Work task: For the records that follow, please set down exactly the lines between the one holding "Выбрать другой" and the one holding "Заказать звонок", inclusive, and only those.

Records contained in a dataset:

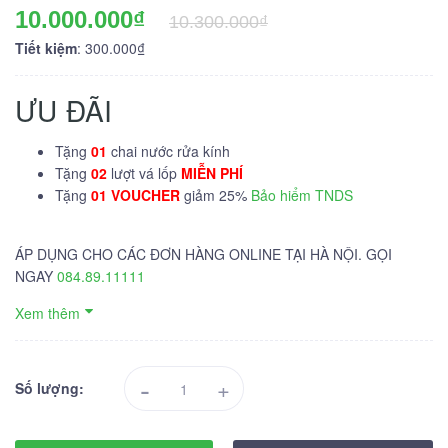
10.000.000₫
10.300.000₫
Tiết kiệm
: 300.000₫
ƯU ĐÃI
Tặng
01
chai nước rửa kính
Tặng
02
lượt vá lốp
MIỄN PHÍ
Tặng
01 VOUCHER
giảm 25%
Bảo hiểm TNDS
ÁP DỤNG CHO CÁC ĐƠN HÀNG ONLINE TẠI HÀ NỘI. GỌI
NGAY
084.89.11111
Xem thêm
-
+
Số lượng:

* * *

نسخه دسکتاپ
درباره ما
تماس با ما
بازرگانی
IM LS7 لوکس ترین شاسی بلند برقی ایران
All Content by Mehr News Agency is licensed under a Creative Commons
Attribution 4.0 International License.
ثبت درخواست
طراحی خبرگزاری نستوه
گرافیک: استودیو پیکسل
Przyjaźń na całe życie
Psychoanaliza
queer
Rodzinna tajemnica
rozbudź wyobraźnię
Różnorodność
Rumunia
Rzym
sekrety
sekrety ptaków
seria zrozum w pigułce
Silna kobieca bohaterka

...

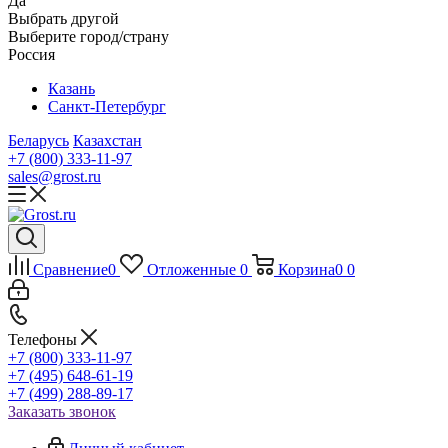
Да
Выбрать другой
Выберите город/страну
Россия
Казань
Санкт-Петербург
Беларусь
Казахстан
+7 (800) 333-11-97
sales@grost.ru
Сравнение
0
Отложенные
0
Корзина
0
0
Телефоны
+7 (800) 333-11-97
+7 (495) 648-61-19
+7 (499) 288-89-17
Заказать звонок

Task response:
Выбрать другой
Выберите город/страну
Россия
Казань
Санкт-Петербург
Беларусь
Казахстан
+7 (800) 333-11-97
sales@grost.ru
Сравнение
0
Отложенные
0
Корзина
0
0
Телефоны
+7 (800) 333-11-97
+7 (495) 648-61-19
+7 (499) 288-89-17
Заказать звонок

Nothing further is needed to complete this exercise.